=== PROBLEM TO WORK ON ===
Only one portion of the data is to be written out: from the line bearing "Our Offices (1037, 2157)" through the line bearing "[Facebook] (74, 2169)". Write it exactly as it appears.

Stored records:
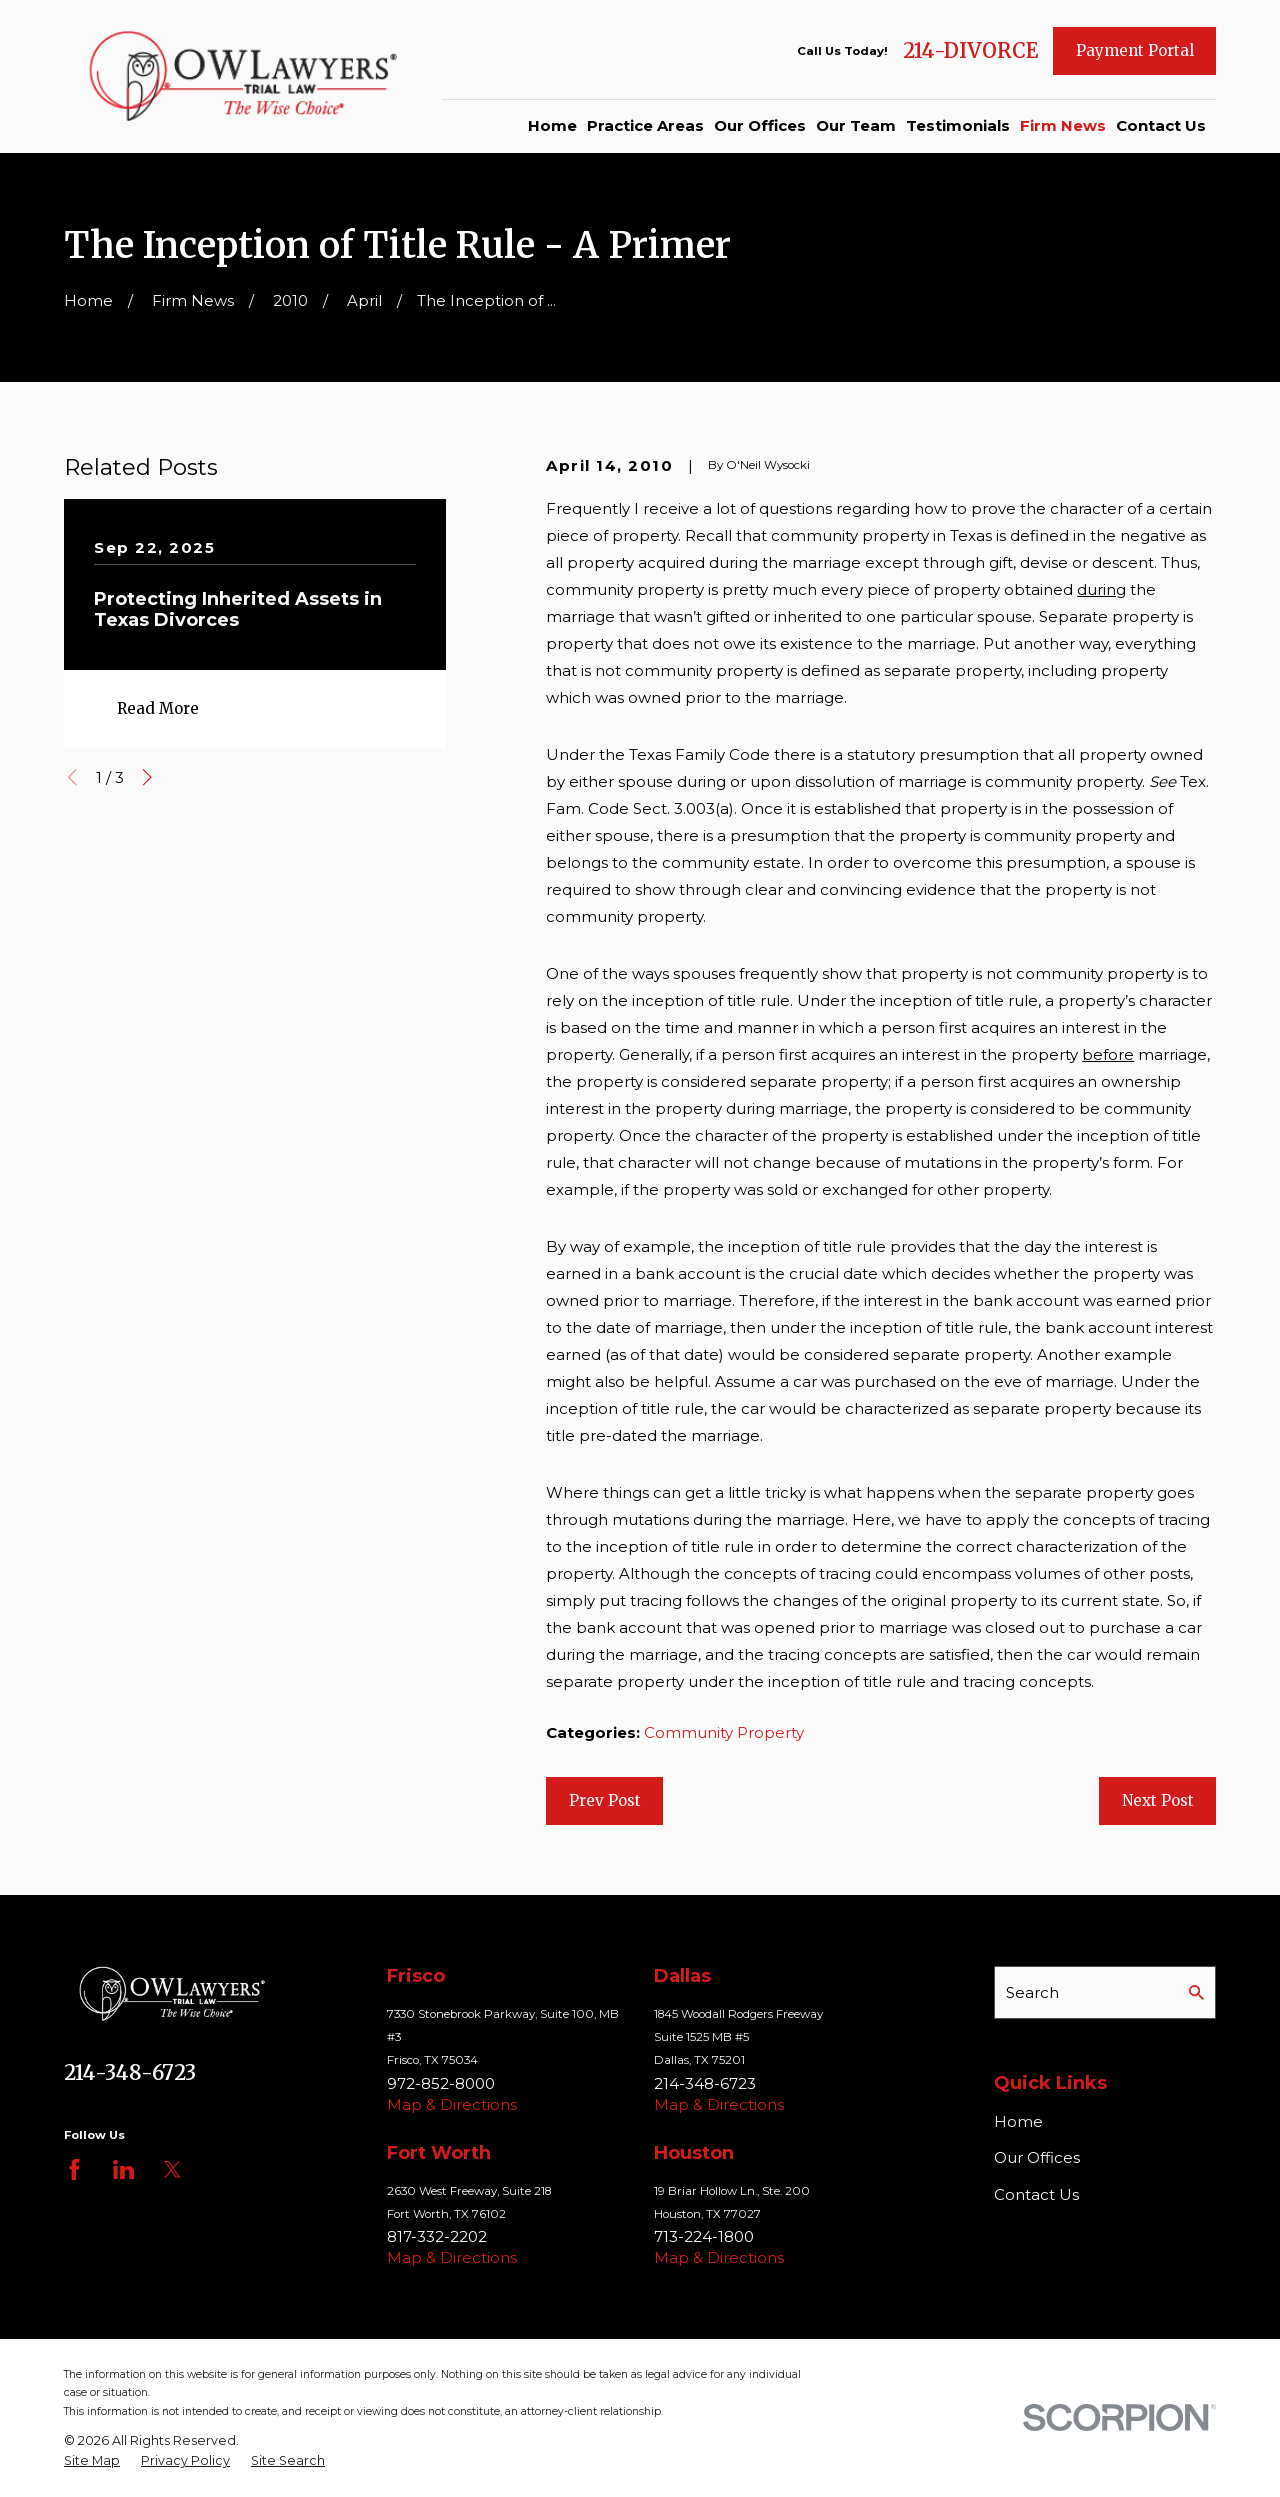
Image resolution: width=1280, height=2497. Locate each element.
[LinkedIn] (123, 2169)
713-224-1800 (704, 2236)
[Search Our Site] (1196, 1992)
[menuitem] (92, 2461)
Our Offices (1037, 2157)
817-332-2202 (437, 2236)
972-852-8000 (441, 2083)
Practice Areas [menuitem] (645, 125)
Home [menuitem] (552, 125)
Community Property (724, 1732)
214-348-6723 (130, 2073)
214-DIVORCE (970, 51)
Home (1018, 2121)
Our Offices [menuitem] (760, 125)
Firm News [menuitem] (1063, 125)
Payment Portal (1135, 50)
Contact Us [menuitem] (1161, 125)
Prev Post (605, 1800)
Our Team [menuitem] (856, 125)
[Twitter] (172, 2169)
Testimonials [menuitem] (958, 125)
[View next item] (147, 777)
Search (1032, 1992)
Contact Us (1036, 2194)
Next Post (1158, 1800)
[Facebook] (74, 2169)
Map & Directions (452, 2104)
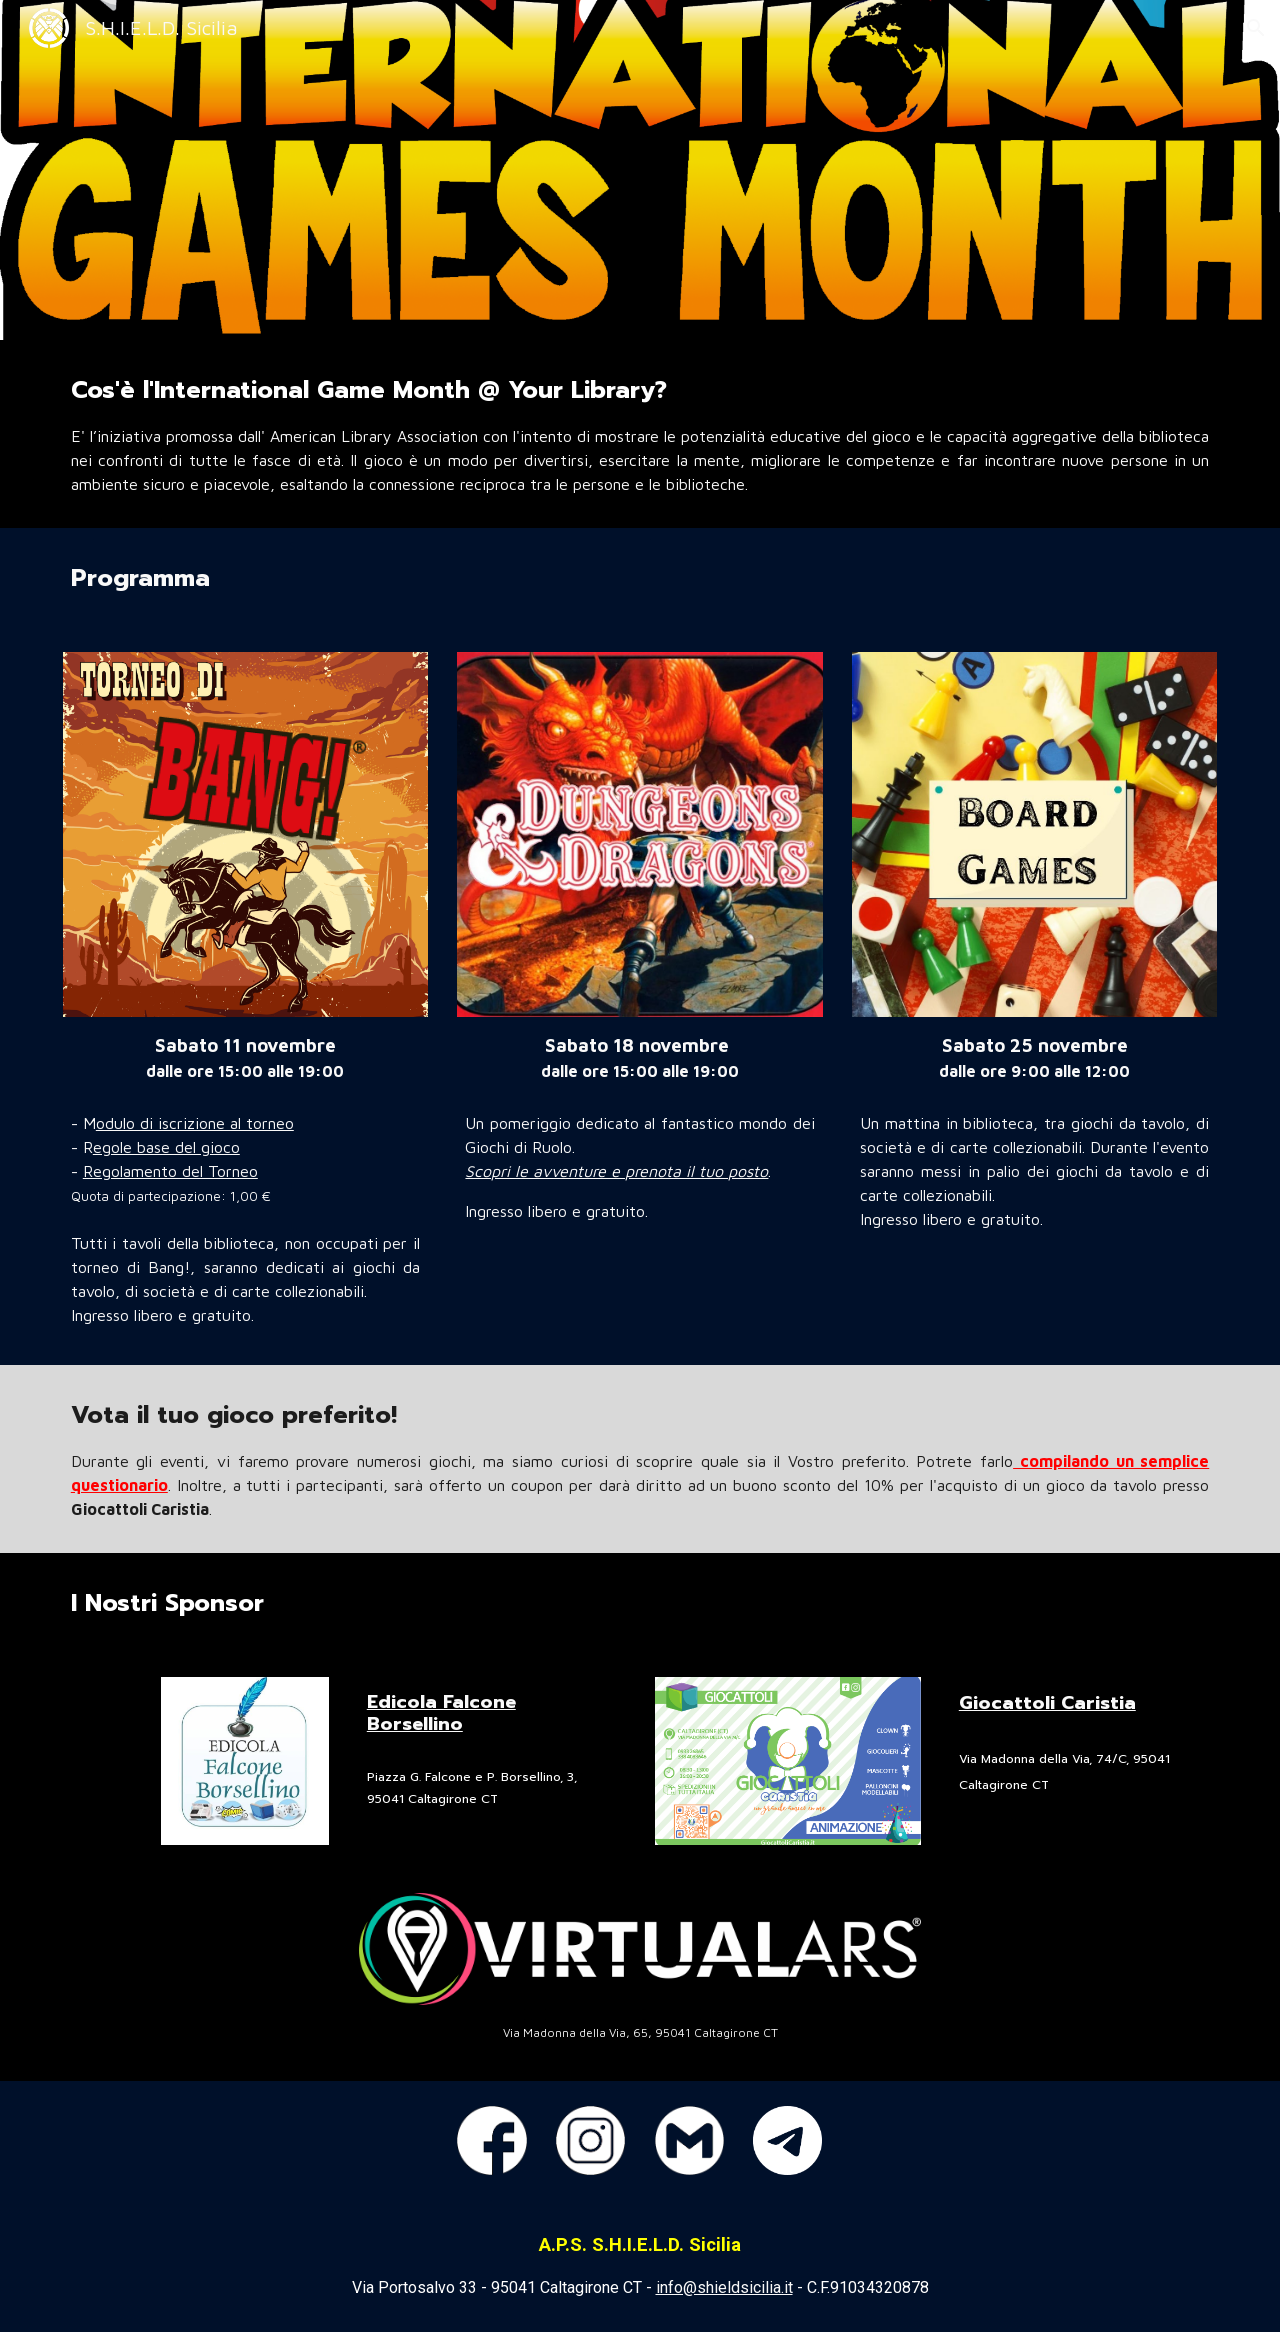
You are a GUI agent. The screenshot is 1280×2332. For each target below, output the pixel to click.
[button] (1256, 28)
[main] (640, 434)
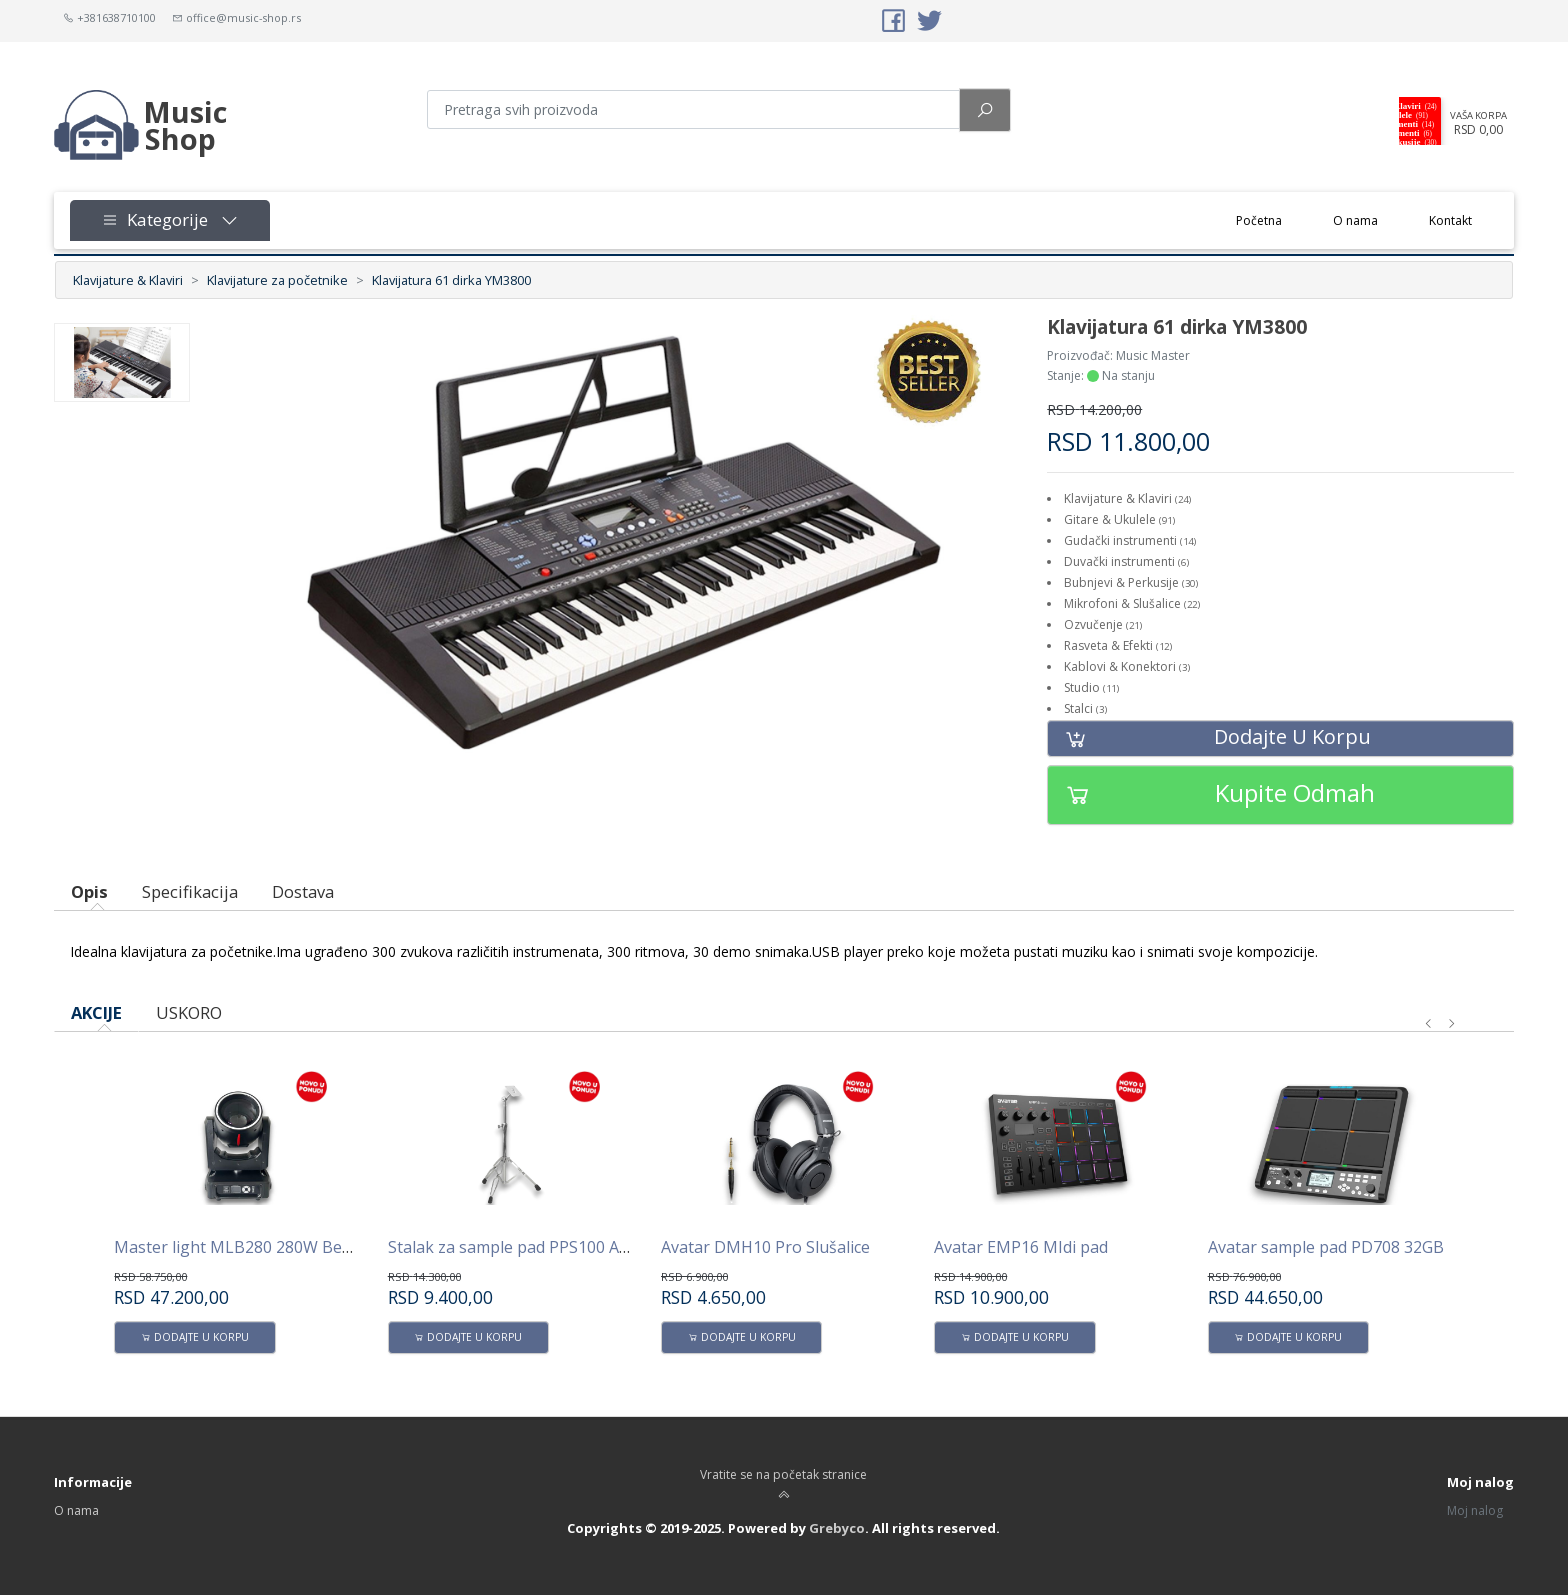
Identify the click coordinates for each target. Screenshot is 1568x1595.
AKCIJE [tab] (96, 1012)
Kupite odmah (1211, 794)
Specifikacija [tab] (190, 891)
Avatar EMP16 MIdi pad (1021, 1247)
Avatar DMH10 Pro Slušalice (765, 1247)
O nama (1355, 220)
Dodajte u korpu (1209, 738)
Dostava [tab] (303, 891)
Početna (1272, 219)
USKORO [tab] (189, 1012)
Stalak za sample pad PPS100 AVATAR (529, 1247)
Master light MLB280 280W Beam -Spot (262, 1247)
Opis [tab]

=== RESULT OF THIS EXERCISE ===
Our Offices (1037, 2157)
817-332-2202 (437, 2236)
972-852-8000 (441, 2083)
Practice Areas [menuitem] (645, 125)
Home [menuitem] (552, 125)
Community Property (724, 1732)
214-348-6723 (130, 2073)
214-DIVORCE (970, 51)
Home (1018, 2121)
Our Offices [menuitem] (760, 125)
Firm News [menuitem] (1063, 125)
Payment Portal (1135, 50)
Contact Us [menuitem] (1161, 125)
Prev Post (605, 1800)
Our Team [menuitem] (856, 125)
[Twitter] (172, 2169)
Testimonials [menuitem] (958, 125)
[View next item] (147, 777)
Search (1032, 1992)
Contact Us (1036, 2194)
Next Post (1158, 1800)
[Facebook] (74, 2169)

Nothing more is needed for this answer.